Caffe源代码之Softmax前后向传播

最新推荐文章于 2018-08-31 11:59:35 发布

Charel_CHEN

最新推荐文章于 2018-08-31 11:59:35 发布

阅读量611

点赞数

分类专栏：深度学习与计算机视觉 caffe源代码

本文链接：https://blog.csdn.net/Charel_CHEN/article/details/81293755

版权

深度学习与计算机视觉同时被 2 个专栏收录

32 篇文章 0 订阅

订阅专栏

caffe源代码

13 篇文章 0 订阅

订阅专栏

Caffe源代码之Softmax前后向传播

之前的几个博客介绍了Caffe中，网络训练过程中，数据块怎么存储的、层怎么搭建的、网络怎么进行管理层和数据的、网络怎么进行优化的，接下来几篇博客就集中到某些层上面了，比如说，Softmax层、卷积层、反卷积层、池化层、BN层以及SoftmaxWithLoss层的相关代码了。

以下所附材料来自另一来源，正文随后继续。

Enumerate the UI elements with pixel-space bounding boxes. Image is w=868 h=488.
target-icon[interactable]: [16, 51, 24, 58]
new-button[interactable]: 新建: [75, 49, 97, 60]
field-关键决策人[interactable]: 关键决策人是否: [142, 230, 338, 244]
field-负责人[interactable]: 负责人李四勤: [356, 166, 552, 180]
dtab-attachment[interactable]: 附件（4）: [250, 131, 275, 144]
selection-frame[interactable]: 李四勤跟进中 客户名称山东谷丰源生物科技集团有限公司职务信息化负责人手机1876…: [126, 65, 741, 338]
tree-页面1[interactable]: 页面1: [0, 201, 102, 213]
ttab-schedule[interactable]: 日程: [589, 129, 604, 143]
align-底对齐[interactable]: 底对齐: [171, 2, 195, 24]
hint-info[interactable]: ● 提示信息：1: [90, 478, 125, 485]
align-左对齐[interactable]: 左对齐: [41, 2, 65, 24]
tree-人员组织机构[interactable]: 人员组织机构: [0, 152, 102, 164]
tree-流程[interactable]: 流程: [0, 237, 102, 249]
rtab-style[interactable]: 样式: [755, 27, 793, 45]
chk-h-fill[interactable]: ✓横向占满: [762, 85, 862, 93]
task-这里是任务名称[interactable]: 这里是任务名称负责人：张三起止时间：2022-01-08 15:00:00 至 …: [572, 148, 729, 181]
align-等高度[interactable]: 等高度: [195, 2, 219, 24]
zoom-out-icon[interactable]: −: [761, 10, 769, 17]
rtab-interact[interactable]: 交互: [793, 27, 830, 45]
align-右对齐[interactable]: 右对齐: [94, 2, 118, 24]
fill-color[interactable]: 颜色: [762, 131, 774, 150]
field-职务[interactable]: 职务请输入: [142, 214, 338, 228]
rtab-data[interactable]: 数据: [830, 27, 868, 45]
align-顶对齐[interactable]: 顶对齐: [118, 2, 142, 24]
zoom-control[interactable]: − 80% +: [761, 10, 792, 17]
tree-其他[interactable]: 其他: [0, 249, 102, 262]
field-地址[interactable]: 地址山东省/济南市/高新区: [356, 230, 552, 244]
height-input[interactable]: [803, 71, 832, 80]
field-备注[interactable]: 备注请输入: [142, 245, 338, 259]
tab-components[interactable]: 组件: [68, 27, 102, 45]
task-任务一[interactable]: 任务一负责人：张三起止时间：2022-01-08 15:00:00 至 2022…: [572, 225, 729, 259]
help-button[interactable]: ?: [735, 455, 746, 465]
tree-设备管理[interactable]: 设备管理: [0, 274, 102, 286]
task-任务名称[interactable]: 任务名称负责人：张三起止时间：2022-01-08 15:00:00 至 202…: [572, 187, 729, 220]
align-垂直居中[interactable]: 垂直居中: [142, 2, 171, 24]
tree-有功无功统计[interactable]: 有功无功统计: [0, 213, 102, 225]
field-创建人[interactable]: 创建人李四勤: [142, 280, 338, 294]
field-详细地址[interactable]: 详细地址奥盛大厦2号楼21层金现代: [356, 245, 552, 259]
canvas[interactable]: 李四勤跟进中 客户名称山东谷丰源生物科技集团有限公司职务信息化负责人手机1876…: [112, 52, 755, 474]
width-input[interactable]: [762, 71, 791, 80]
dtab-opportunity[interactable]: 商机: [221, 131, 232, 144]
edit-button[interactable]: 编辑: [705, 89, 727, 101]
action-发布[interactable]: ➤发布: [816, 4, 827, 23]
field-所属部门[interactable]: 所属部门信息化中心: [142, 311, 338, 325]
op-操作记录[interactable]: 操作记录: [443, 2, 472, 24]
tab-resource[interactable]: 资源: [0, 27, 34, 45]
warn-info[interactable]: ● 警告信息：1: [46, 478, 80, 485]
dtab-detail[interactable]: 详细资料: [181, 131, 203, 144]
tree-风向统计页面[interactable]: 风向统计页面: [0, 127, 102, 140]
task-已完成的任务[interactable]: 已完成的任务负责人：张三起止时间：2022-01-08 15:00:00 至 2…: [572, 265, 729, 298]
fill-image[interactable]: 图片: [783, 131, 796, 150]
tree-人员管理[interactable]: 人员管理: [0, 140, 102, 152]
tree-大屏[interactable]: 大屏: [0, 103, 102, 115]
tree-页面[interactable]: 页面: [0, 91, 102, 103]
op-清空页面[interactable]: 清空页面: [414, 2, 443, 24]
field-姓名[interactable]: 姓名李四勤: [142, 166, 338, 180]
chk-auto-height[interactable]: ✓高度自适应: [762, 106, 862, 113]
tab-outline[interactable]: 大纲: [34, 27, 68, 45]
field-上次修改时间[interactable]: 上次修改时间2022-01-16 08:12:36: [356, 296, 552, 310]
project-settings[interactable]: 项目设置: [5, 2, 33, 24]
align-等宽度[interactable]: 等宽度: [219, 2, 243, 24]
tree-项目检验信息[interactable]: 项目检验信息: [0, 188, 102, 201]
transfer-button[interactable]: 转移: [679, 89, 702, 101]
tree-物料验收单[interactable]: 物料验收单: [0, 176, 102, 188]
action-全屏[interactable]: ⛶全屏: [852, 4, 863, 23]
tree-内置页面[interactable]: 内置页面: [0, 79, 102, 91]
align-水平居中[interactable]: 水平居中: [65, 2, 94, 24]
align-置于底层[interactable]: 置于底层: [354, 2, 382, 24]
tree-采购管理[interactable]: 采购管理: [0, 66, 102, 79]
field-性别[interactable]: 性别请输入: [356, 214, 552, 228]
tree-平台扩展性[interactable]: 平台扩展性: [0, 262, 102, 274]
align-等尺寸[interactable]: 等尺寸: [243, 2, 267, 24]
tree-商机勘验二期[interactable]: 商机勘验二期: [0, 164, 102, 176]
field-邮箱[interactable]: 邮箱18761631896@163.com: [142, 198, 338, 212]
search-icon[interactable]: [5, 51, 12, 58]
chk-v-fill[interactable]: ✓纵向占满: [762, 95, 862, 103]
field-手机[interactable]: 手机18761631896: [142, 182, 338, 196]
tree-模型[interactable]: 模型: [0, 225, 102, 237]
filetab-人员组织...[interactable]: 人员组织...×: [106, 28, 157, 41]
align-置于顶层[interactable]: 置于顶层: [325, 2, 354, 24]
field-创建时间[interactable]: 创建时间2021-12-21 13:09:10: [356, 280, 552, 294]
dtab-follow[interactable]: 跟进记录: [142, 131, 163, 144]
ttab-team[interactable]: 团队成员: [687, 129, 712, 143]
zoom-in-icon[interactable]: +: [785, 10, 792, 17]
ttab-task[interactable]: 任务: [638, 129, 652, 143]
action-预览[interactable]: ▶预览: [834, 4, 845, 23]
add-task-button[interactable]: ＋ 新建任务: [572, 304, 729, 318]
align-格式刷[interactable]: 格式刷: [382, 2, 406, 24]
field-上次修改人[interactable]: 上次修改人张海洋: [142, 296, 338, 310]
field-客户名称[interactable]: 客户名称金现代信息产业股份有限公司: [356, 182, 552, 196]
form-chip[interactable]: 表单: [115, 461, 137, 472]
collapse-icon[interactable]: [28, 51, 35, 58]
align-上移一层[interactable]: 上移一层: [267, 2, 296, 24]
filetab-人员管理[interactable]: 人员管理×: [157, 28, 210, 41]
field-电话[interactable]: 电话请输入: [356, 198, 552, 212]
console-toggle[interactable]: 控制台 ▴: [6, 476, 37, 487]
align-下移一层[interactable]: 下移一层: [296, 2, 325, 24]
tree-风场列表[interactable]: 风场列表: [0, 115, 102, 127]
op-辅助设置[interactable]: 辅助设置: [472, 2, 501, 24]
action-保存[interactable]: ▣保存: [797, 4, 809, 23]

今天分享Softmax层的代码，在之前的一个博客里面，笔者推到了Softmax的求导公式，那么在Caffe中，代码是怎样的呢？这里方便代码解释，这里以一个例子进行说明，就拿图像分割的例子。Softmax层的输入为： $32 \times 21 \times 224 \times 224$ 的矩阵(维度索引从0开始)，需要对每一个像素点进行21分类，也就是对第一维度进行Softmax，求 $224 \times 224$ 的图像所属21类的概率值。接下来，以上面这个例子解释SoftmaxLayer的工作机理。

caffe.proto配置文件

在看正式代码之前，我们看一下caffe.proto配置文件对softmaxLayer需要哪些参数

message SoftmaxParameter {
  enum Engine {
    DEFAULT = 0;
    CAFFE = 1;
    CUDNN = 2;
  }
  optional Engine engine = 1 [default = DEFAULT];

  // The axis along which to perform the softmax -- may be negative to index
  // from the end (e.g., -1 for the last axis).
  // Any other axes will be evaluated as independent softmaxes.
  optional int32 axis = 2 [default = 1];//axis需要对哪个维度进行softmax，默认值为1
  //这里需要注意，axis可以为负的，具体看Reshape函数
}

Softmax头文件

Caffe中，各个层都有一个共同的基类Layer，SoftmaxLayer继承于Layer。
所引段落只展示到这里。